The department’s adopted guidelines, which fill 26 pages, specifically mandate that schools allow students to access “restrooms, locker rooms and changing facilities” that conform to their gender identities. The guidelines also stipulate schools should let students participate in gender-specific programs or activities — such as physical education, overnight field trips and intramural sports — according to their gender identities.
One suit was filed Monday in Lynchburg Circuit Court by the Christian Action Network, a religious advocacy group that campaigned against establishing a mosque at Ground Zero of the 9/11 terrorist attacks and which the Southern Poverty Law Center classifies as a hate group. The second was filed in Richmond City Court on Tuesday by the Family Foundation of Virginia, a nonprofit that lobbies against same-sex marriage and abortion rights, supports conversion therapy for minors, and was originally founded to oppose sex education.
A spokesman for the state Education Department said officials are aware of the suits and “are now reviewing them” but declined to comment further. A spokeswoman for Gov. Ralph Northam (D), however, did not hold back.

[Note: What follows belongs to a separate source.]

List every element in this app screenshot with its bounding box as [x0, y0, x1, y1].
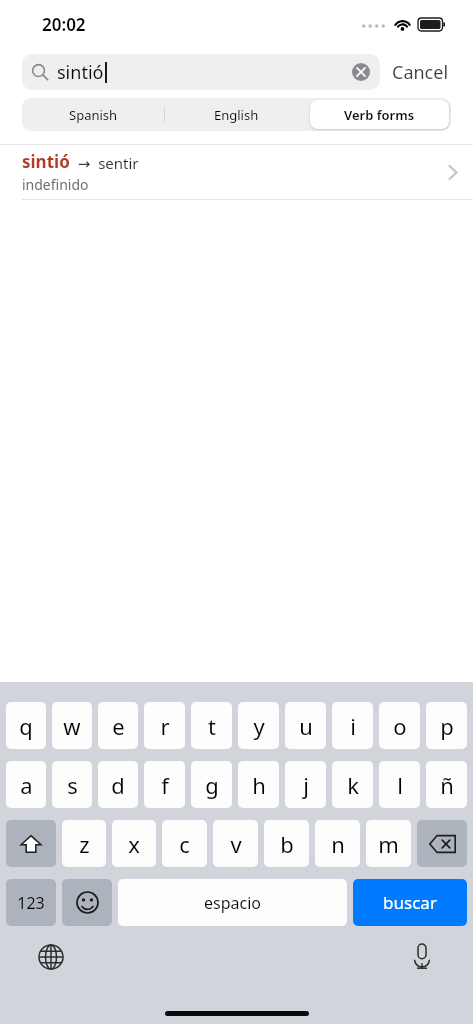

“We don’t normally comment on litigation, but this is beyond the pale,” Alena Yarmosky wrote in a statement. “Virginia stands firmly with trans youth and their families, and we are proud to have adopted inclusive policies that ensure the safety and dignity of all children.”
The Virginia policies mirror similar guidelines passed in more than a dozen other states. Research suggests there are roughly 4,000 transgender teenagers in the state, and studies have shown that transgender youths are far more likely than cisgender youths to attempt suicide.
The guidelines mandate that Virginia school districts accept students’ preferred gender pronouns and identities “without any substantiating evidence.” Teachers must use students’ selected pronouns, and schools must maintain records — including items such as ID cards — that accurately reflect students’ gender identification. Moreover, schools must develop dress codes that do not place “limits on gender expression” and must remove requirements for “gender-specific” attire at school events.
The suit filed by the Family Foundation alleges the state Education Department violated Virginia law in failing to adequately respond to public feedback as it was developing the guidelines — and especially to feedback that raised legal concerns about the guidelines. The suit asks the court to immediately halt implementation of the guidelines, and to send them back to the department for revision.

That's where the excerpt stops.